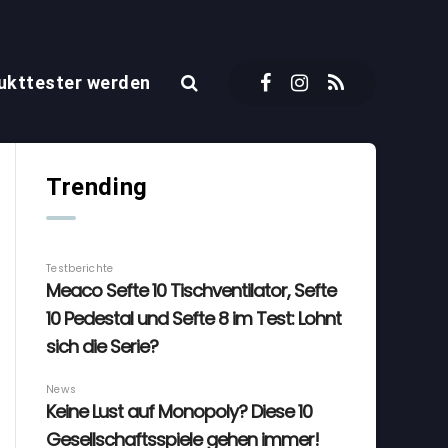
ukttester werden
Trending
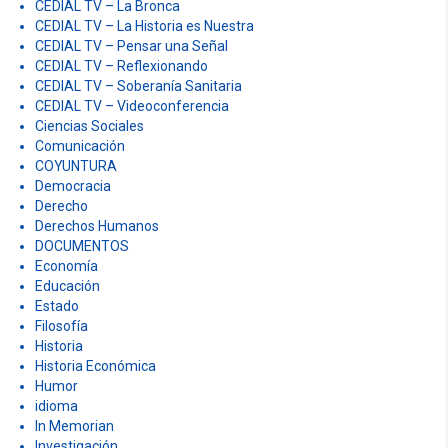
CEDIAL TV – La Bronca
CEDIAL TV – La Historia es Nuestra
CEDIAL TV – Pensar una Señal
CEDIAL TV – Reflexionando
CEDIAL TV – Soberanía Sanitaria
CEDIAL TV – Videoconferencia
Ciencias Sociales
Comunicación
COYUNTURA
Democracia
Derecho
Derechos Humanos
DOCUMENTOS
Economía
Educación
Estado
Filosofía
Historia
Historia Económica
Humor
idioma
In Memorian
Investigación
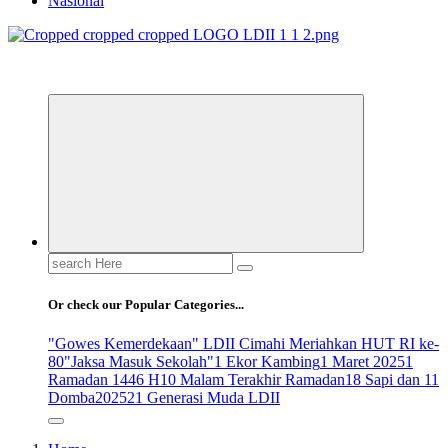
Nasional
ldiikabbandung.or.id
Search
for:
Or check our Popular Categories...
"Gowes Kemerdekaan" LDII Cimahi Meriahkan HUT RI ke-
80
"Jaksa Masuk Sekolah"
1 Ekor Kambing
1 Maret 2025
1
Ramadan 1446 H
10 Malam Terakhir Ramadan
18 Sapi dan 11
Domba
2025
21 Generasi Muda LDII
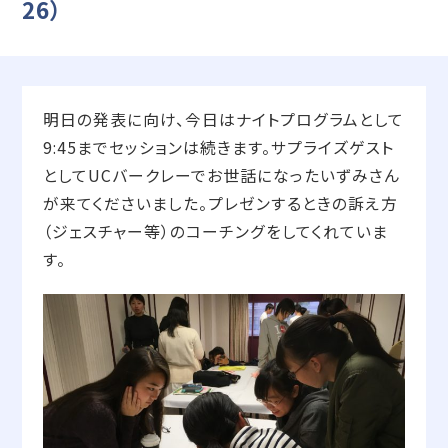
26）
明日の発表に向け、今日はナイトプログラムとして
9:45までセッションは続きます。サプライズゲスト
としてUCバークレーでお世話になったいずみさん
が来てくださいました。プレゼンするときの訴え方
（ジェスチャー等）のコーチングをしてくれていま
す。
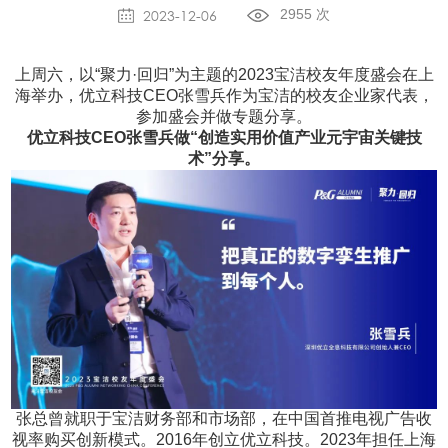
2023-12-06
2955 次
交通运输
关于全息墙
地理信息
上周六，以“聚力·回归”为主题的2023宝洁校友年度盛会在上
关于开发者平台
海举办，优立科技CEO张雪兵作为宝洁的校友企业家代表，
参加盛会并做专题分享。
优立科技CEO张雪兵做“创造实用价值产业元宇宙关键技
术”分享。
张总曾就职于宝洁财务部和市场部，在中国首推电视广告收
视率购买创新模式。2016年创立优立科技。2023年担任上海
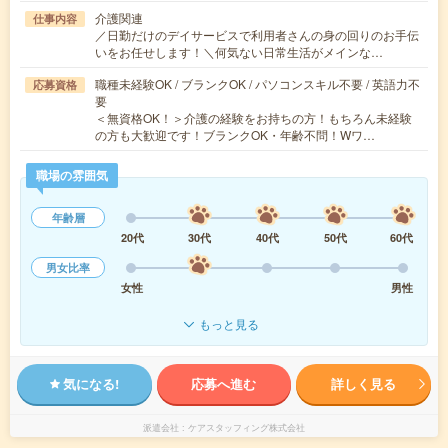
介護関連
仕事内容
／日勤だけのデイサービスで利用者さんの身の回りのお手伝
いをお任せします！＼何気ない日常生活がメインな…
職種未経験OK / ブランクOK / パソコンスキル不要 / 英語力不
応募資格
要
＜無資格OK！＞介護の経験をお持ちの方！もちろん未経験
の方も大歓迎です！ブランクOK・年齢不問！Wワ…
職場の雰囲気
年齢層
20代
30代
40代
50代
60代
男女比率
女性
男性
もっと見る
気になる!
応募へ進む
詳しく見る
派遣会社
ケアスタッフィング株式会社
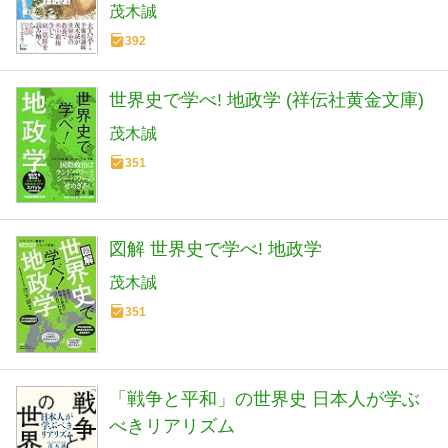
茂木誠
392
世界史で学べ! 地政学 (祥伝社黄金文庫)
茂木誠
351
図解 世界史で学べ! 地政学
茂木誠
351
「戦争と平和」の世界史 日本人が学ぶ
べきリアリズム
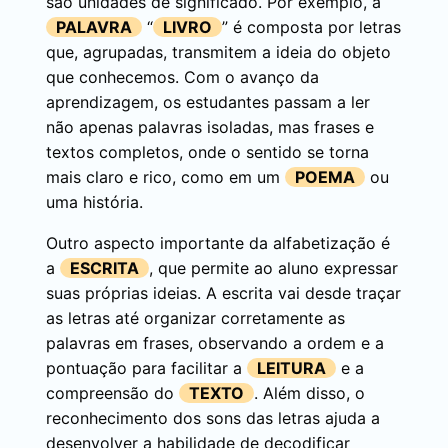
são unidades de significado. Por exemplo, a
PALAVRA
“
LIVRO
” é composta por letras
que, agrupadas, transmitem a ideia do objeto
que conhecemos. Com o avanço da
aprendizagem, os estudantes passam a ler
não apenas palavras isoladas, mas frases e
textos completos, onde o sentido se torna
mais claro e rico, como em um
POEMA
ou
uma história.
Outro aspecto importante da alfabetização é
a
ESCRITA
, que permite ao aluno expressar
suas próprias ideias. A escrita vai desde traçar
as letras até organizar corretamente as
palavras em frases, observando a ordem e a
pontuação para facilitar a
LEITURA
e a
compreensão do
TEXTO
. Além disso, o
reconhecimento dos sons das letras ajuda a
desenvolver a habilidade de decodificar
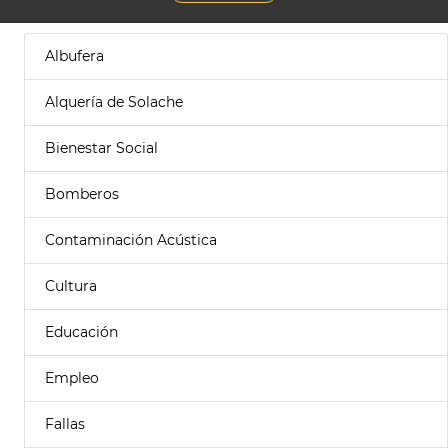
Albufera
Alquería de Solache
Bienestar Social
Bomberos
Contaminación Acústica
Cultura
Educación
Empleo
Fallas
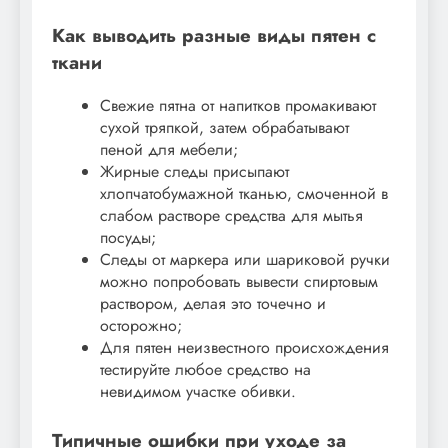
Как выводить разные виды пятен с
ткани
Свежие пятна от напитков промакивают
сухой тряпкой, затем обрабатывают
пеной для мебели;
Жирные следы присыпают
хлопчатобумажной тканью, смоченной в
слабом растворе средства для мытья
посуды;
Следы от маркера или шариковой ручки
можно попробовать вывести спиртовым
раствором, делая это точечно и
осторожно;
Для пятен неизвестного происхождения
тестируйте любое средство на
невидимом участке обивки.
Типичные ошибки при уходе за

━━━━━━━━━━━━━━━━

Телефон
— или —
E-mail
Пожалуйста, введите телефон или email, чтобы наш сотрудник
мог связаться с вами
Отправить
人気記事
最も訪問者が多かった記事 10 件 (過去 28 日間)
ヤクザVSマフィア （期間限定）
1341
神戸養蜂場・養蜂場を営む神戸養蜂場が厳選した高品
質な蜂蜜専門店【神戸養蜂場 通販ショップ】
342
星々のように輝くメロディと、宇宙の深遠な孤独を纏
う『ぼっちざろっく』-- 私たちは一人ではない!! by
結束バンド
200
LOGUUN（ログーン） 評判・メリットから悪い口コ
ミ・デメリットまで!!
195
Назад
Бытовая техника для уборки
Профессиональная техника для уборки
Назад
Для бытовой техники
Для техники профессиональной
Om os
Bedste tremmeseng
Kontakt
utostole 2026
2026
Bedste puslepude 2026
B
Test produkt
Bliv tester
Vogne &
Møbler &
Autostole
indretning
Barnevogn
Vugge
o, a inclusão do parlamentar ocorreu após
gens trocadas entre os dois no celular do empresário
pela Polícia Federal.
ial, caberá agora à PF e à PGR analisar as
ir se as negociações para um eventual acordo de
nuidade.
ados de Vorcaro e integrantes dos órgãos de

━━━━━━━━━━━━━━━━

Activity ▸ All lines above from the one containing "Пожалуйста, введите телефон" to the one containing "ir se as negociações" must be repeated exactly, both lines included, and no others.

Solution to this task ▸
Пожалуйста, введите телефон или email, чтобы наш сотрудник
мог связаться с вами
Отправить
人気記事
最も訪問者が多かった記事 10 件 (過去 28 日間)
ヤクザVSマフィア （期間限定）
1341
神戸養蜂場・養蜂場を営む神戸養蜂場が厳選した高品
質な蜂蜜専門店【神戸養蜂場 通販ショップ】
342
星々のように輝くメロディと、宇宙の深遠な孤独を纏
う『ぼっちざろっく』-- 私たちは一人ではない!! by
結束バンド
200
LOGUUN（ログーン） 評判・メリットから悪い口コ
ミ・デメリットまで!!
195
Назад
Бытовая техника для уборки
Профессиональная техника для уборки
Назад
Для бытовой техники
Для техники профессиональной
Om os
Bedste tremmeseng
Kontakt
utostole 2026
2026
Bedste puslepude 2026
B
Test produkt
Bliv tester
Vogne &
Møbler &
Autostole
indretning
Barnevogn
Vugge
o, a inclusão do parlamentar ocorreu após
gens trocadas entre os dois no celular do empresário
pela Polícia Federal.
ial, caberá agora à PF e à PGR analisar as
ir se as negociações para um eventual acordo de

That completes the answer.